» **Prompt**: Whichever lines of the entries hold the word "отзывов" should be identified and copied.

» **Material for this exercise**:
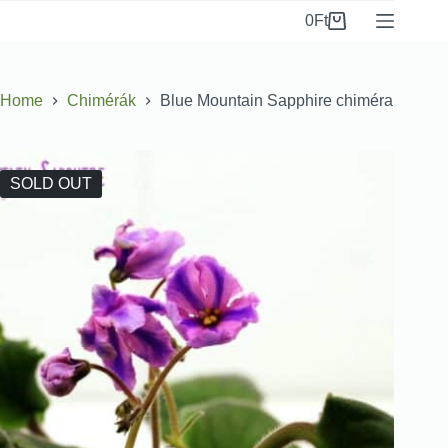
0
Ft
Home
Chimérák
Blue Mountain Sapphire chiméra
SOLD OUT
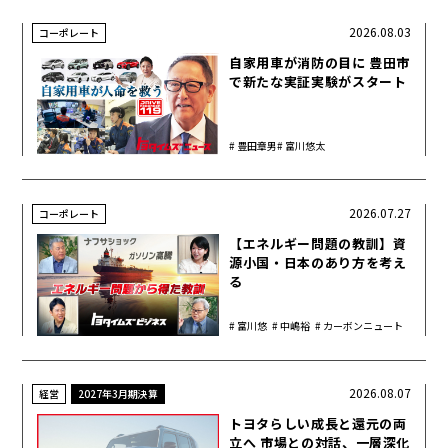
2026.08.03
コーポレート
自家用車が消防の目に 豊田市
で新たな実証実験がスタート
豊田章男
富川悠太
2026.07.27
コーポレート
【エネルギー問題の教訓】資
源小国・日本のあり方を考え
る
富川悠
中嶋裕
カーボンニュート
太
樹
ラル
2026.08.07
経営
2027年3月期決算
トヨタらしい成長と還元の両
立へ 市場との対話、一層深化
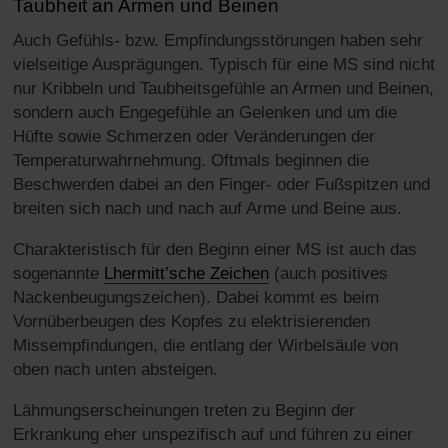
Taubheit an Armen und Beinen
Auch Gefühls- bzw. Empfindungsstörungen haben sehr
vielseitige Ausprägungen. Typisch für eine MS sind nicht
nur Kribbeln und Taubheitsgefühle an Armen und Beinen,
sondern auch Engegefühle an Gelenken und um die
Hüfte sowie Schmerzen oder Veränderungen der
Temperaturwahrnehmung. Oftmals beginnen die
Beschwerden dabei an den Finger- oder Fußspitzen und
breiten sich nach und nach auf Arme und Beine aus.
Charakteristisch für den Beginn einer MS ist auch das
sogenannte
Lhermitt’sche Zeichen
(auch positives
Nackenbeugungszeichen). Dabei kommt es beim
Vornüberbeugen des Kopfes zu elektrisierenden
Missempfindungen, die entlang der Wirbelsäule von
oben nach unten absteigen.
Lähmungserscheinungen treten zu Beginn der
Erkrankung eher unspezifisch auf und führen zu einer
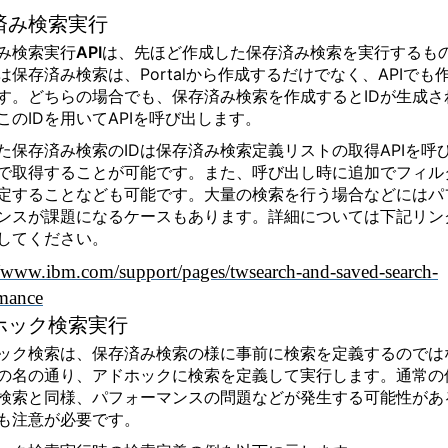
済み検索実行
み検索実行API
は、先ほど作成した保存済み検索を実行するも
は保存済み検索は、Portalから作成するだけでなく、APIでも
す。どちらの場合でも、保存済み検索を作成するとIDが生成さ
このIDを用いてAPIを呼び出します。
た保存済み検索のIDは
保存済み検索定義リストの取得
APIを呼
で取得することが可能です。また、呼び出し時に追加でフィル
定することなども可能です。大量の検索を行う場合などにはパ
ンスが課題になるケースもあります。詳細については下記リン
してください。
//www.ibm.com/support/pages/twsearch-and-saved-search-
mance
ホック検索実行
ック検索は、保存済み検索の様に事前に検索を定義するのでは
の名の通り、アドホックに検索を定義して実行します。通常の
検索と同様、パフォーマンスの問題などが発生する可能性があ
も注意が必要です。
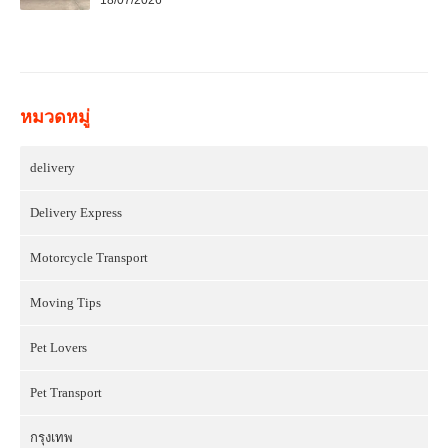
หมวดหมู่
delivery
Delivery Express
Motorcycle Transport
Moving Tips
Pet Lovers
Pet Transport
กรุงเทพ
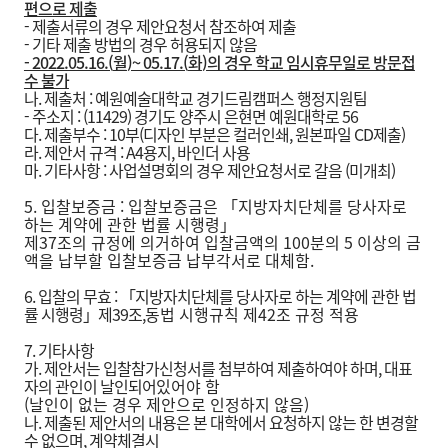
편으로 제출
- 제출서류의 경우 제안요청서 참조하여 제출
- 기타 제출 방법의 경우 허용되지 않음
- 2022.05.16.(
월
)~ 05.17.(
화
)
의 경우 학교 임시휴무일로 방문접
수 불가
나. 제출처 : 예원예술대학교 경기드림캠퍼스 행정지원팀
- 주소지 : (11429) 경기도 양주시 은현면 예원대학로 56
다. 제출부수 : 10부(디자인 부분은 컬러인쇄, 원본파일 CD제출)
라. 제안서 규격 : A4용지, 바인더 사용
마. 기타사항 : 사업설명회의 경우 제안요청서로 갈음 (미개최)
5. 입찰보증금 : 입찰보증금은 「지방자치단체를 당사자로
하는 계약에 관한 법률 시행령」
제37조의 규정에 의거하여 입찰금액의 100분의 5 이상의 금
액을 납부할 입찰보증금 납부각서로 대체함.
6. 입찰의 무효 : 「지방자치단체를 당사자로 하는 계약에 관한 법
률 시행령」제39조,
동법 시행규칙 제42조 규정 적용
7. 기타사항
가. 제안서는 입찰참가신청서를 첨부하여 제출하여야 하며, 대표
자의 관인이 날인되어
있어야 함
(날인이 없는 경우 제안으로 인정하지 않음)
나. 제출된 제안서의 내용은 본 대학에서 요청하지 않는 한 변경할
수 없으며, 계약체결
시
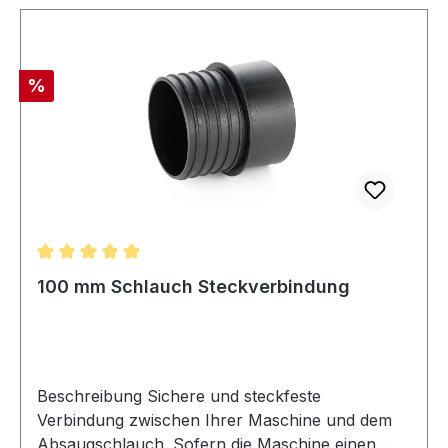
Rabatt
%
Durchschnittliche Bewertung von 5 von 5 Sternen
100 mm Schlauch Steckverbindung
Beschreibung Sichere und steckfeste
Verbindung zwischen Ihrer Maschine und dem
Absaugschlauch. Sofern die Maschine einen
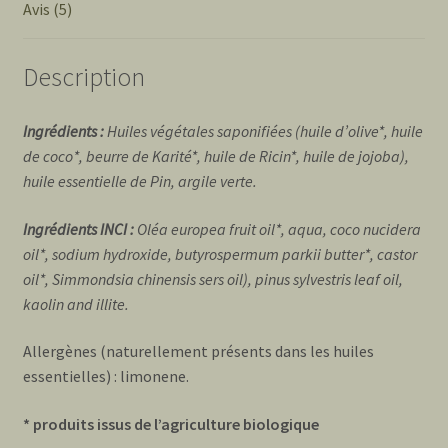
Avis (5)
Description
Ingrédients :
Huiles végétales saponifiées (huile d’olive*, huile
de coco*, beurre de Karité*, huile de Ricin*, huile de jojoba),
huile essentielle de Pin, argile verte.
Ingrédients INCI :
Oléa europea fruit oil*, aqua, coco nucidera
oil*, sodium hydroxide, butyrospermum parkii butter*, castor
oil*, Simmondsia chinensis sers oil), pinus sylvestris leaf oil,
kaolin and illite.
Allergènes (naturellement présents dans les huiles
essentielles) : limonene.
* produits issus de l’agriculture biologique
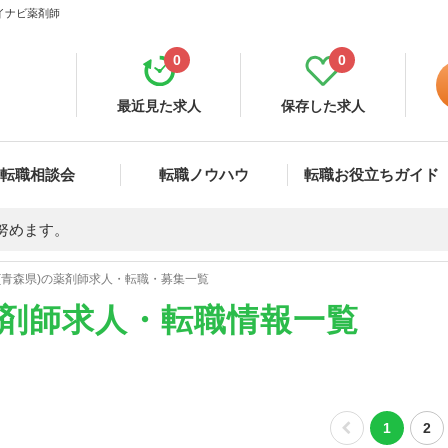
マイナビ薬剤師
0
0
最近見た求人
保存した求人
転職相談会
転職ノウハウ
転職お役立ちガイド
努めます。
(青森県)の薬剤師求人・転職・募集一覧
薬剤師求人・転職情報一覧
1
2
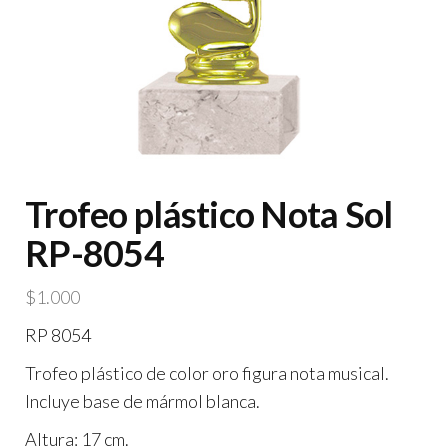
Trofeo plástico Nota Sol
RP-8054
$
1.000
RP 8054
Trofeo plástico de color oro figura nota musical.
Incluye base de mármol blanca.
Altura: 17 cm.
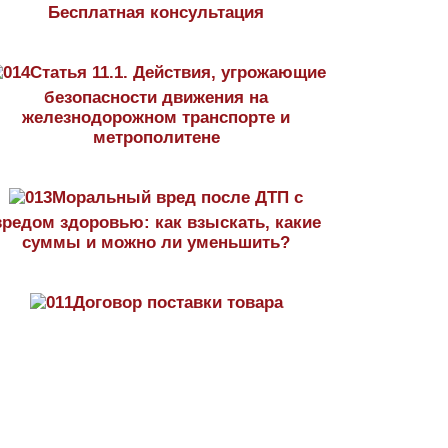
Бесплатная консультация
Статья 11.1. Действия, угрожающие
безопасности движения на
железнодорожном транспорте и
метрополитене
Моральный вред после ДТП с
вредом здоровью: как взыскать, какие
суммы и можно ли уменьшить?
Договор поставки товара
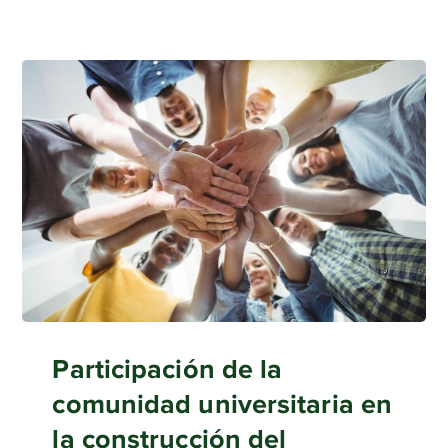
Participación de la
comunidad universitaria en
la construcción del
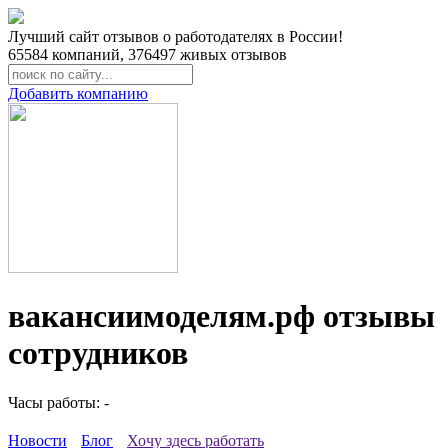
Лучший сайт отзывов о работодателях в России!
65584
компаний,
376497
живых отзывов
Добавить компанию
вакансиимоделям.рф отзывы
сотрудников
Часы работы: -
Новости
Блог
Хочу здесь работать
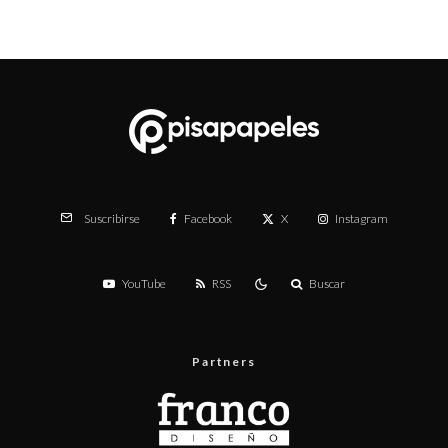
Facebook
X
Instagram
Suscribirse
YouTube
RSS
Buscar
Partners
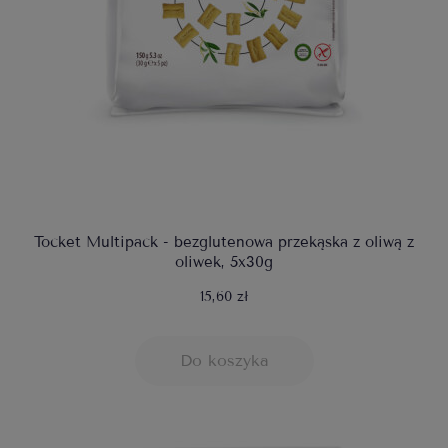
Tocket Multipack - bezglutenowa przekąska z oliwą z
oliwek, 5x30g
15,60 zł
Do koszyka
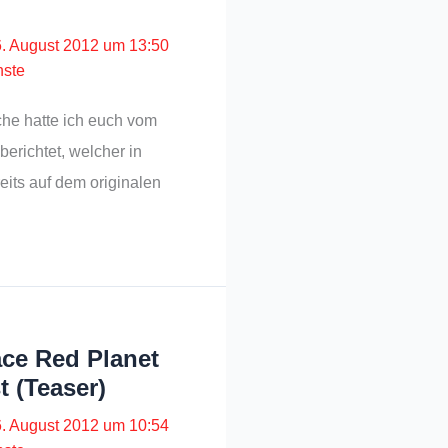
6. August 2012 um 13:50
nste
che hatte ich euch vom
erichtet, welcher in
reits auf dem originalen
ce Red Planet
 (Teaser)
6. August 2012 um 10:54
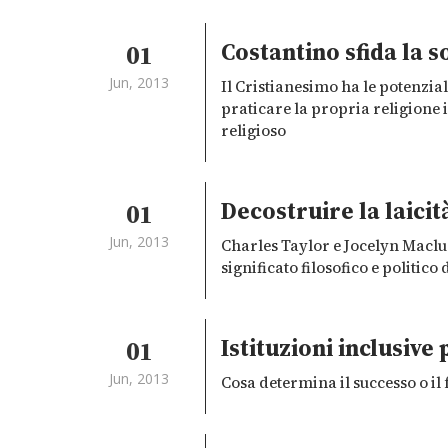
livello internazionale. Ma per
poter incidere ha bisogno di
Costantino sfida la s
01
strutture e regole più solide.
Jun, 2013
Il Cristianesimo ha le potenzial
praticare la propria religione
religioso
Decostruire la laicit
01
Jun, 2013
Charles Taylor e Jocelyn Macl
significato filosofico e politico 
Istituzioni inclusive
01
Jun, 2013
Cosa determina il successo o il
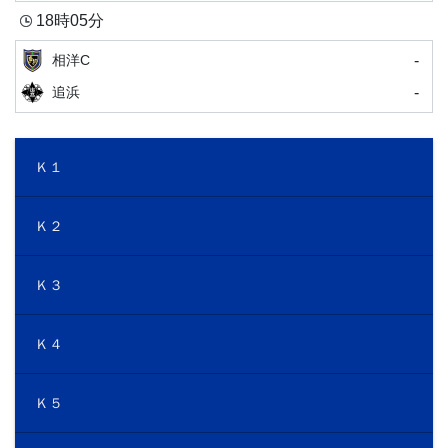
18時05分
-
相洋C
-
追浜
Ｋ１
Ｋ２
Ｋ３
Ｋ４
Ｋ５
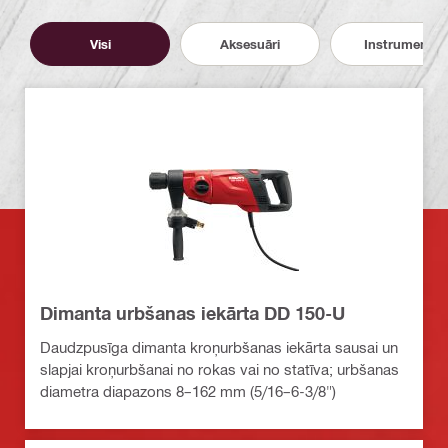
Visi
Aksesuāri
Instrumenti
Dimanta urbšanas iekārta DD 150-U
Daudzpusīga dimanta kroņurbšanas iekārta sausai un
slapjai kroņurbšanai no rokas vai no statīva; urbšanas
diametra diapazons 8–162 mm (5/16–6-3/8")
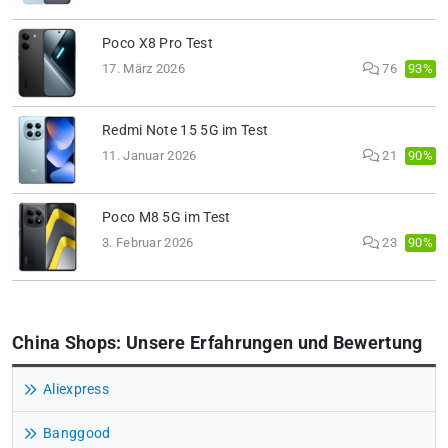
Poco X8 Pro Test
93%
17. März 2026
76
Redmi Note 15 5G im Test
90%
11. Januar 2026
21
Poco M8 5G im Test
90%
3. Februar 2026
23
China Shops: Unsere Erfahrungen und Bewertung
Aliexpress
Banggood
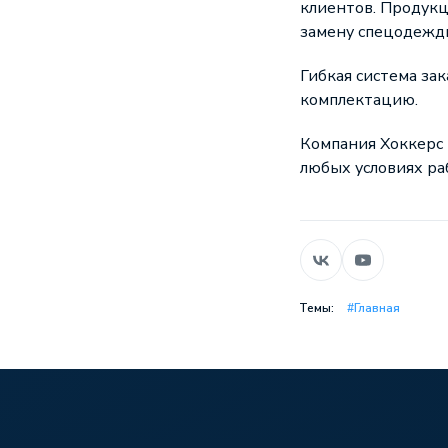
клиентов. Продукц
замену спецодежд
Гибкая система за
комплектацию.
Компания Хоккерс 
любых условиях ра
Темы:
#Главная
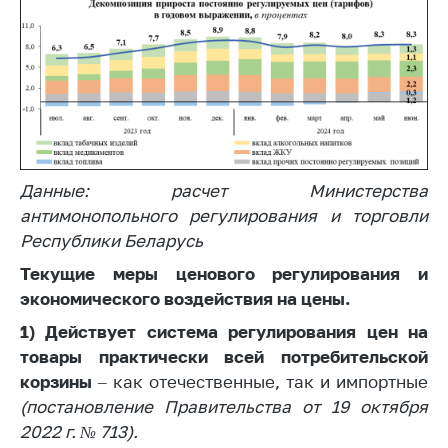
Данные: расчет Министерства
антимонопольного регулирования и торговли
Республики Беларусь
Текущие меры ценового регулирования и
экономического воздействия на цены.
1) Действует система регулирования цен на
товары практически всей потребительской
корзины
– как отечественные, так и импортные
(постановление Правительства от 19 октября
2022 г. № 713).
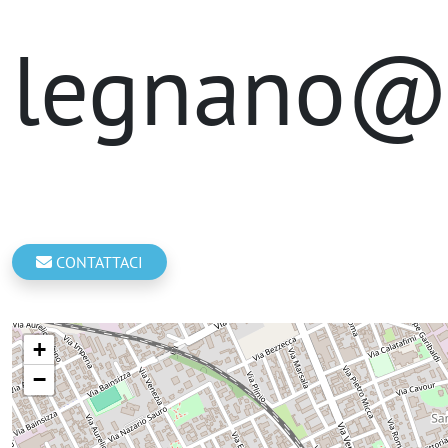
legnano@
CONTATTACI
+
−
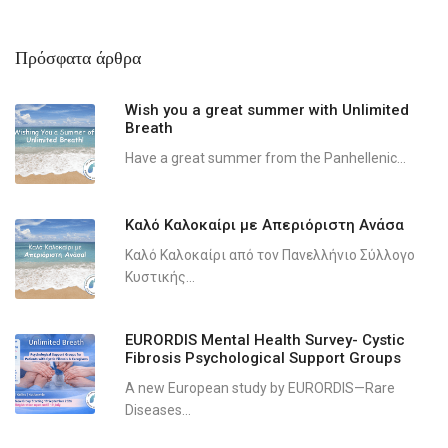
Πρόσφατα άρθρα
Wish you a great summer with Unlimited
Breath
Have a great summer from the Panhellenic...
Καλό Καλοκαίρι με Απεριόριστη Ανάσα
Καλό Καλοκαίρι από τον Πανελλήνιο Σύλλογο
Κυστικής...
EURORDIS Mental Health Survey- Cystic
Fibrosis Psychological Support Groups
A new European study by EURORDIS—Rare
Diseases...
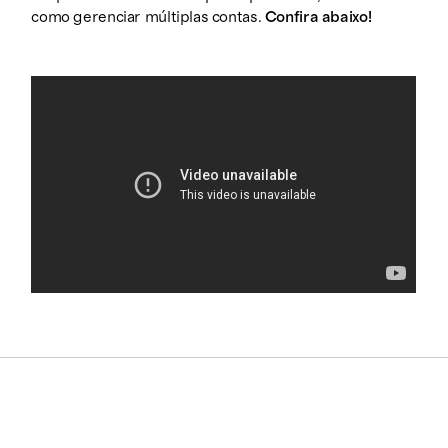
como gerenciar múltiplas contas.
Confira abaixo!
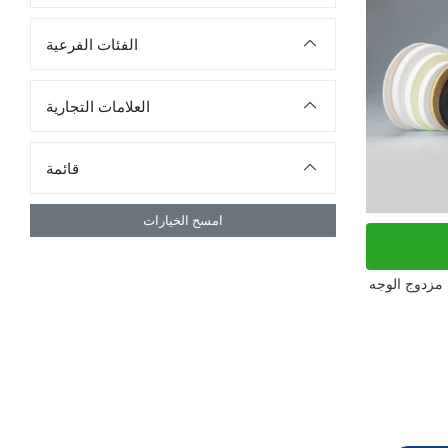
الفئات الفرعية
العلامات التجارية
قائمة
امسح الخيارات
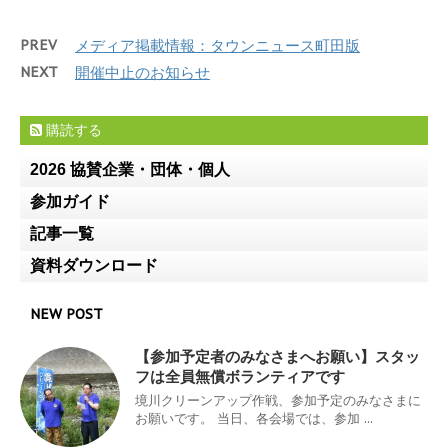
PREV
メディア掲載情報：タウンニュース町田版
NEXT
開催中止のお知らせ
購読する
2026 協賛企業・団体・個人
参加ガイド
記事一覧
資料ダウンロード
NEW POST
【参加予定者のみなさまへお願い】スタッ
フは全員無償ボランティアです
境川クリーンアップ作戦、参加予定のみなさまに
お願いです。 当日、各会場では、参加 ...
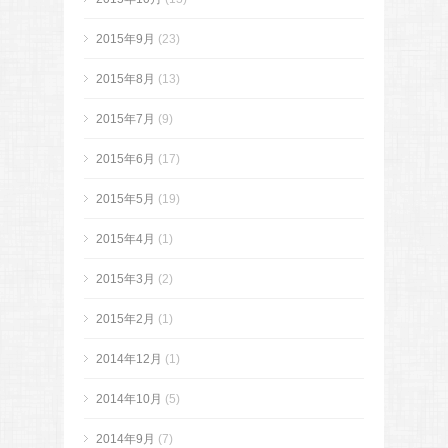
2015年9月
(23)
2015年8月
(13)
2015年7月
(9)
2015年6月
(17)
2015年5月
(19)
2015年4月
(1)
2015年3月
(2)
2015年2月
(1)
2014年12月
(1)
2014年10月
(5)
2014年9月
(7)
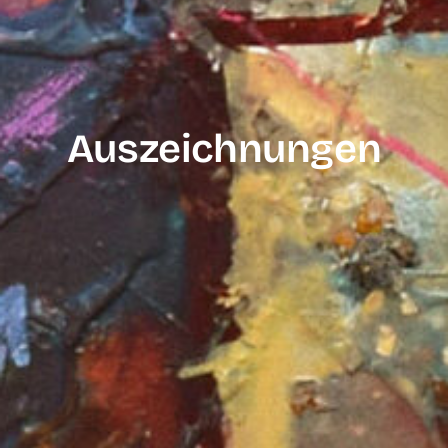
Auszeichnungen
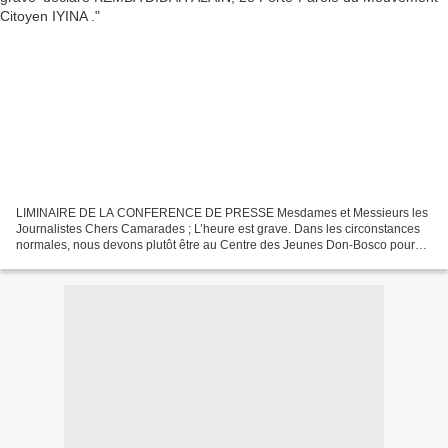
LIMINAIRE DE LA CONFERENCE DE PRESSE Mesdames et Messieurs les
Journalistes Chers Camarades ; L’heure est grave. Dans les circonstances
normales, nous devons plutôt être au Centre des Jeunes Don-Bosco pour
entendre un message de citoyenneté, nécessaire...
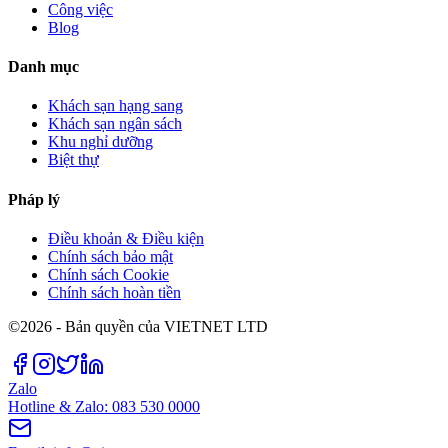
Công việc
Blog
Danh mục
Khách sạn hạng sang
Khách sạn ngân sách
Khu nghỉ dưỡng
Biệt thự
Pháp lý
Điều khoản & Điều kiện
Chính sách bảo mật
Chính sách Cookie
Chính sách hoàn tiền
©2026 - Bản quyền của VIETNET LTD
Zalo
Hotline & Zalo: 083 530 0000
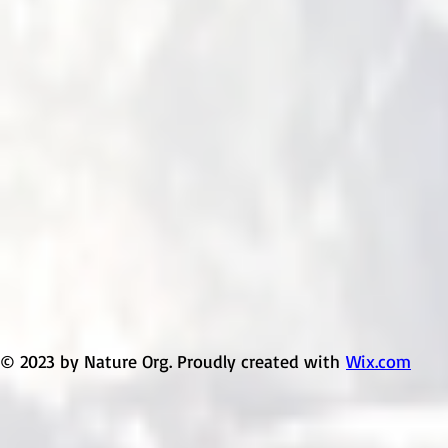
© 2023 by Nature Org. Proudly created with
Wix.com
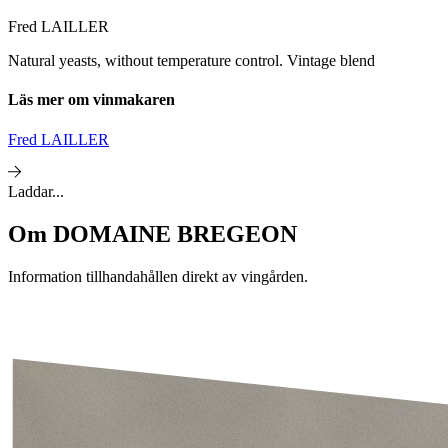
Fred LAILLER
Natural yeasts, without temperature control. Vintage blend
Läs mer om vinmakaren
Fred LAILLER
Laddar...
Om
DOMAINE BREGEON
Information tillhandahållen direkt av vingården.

» **Answer to this exercise**:
Лучший сайт отзывов о работодателях в России!
живых отзывов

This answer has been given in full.